Aviation students solve problems — before the crash

Students are learning math, engineering and problem solving through a curriculum designed by the nonprofit Aircraft Owners and Pilots Association (AOPA) Foundation, reports Kevin Bushweller on Education Week.

At Magruder High School in Rockville, Maryland, freshmen “are gathered at the controls of eight Redbird flight simulators, high-tech machinery with foot pedals and control panels that are used to train private and professional pilots how to take off, land, and maneuver aircraft safely under normal and dangerous circumstances,” he writes.

The computer keyboards for the FAA-approved simulators feature red, green, blue, orange, and brown function keys for activating experiences such as flying in zero visibility, with a failed engine, or on autopilot. One student is approaching an airport for a landing, but veers sideways across the runway. Another applies too much power when taking off, flying up at an awkward, problematic angle.

The airline industry “faces massive shortages of pilots, mechanics, and other jobs,” Bushweller writes. During the four-year program, students “learn the principles of flying airplanes and drones” and “tackle mathematical and engineering analyses around concepts such as torque, force, weight, distance, and altitude.”

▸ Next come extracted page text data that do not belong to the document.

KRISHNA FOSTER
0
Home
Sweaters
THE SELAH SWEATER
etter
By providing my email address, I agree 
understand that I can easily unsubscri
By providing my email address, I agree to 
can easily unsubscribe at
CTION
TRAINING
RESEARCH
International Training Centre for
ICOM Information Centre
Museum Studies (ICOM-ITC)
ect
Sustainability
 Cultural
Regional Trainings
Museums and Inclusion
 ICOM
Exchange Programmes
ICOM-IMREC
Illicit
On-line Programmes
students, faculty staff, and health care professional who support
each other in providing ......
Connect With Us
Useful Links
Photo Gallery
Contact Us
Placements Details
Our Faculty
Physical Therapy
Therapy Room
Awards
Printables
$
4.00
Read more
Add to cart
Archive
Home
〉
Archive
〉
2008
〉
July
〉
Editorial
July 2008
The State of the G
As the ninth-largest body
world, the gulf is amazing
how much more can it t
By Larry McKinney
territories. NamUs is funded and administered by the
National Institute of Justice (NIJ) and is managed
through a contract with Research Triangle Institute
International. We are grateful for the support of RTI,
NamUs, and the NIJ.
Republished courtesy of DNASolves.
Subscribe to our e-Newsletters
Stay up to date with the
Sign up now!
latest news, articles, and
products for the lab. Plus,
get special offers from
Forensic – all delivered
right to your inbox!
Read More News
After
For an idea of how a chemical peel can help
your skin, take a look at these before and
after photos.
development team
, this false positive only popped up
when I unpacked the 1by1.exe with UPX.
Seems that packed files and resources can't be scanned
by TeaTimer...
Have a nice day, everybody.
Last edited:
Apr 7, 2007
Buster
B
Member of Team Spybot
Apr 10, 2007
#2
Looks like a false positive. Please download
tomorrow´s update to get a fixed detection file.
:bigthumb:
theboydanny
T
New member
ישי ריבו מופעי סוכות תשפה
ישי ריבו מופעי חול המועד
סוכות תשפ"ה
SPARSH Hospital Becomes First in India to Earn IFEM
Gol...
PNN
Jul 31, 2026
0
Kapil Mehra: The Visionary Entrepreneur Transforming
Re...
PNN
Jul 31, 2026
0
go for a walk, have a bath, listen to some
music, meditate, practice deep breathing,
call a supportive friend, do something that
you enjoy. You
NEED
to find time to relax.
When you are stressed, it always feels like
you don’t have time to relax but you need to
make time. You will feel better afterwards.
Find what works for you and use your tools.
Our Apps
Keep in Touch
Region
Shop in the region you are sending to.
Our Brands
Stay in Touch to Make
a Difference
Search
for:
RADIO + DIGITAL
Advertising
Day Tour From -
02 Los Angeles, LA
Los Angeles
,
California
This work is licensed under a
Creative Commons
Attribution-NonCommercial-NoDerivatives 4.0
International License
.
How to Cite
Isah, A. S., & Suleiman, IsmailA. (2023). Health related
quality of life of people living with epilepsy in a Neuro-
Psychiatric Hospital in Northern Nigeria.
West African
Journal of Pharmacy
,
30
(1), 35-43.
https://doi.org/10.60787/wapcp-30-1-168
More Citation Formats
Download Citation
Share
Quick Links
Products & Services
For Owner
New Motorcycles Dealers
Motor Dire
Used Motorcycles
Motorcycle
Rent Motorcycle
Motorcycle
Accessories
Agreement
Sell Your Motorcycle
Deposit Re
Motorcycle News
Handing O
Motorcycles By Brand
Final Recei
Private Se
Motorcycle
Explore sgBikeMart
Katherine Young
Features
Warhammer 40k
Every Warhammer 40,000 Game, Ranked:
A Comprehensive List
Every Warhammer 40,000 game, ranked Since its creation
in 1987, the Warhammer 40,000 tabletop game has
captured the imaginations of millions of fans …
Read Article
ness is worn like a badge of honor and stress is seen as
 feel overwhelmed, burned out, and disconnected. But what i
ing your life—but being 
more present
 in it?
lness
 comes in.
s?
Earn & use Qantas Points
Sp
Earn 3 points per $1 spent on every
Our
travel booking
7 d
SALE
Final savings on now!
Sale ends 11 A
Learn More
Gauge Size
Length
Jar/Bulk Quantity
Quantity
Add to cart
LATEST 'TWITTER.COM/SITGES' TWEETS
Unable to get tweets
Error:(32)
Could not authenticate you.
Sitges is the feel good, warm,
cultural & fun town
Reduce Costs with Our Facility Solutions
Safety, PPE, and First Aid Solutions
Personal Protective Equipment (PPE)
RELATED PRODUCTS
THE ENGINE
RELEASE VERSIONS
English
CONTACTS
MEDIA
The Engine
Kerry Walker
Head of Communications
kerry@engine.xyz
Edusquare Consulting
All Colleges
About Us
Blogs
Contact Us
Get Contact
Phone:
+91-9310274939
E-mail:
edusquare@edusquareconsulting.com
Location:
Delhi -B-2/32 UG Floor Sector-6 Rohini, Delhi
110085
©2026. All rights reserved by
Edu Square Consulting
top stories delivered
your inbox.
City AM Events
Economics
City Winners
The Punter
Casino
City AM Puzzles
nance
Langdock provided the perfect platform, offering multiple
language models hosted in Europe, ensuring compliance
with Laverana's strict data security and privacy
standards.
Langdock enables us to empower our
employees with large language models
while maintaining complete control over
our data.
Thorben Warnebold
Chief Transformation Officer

One lesson required students to investigate the cause of a jet airplane crash.“That helped me in my decision to become an aerospace engineer,” said Ayman Bustillos, who will start Embry-Riddle Aeronautical University in Daytona Beach, Fla., next year.

Ayman and four classmates worked as a team.

Ayman’s responsibility was to investigate the specifications of the airplane, its engines and its age; a second team member had to evaluate the quality of communications between the pilots and the air traffic control operators; a third, the weather conditions during takeoff, in flight, and on the landing approach; a fourth was tasked with pulling together all the data from the aftermath of the crash; and the last team member had to review previous airplane crashes to determine if there were lessons learned from those accidents that could be applied to this one.

Pilot error caused the crash.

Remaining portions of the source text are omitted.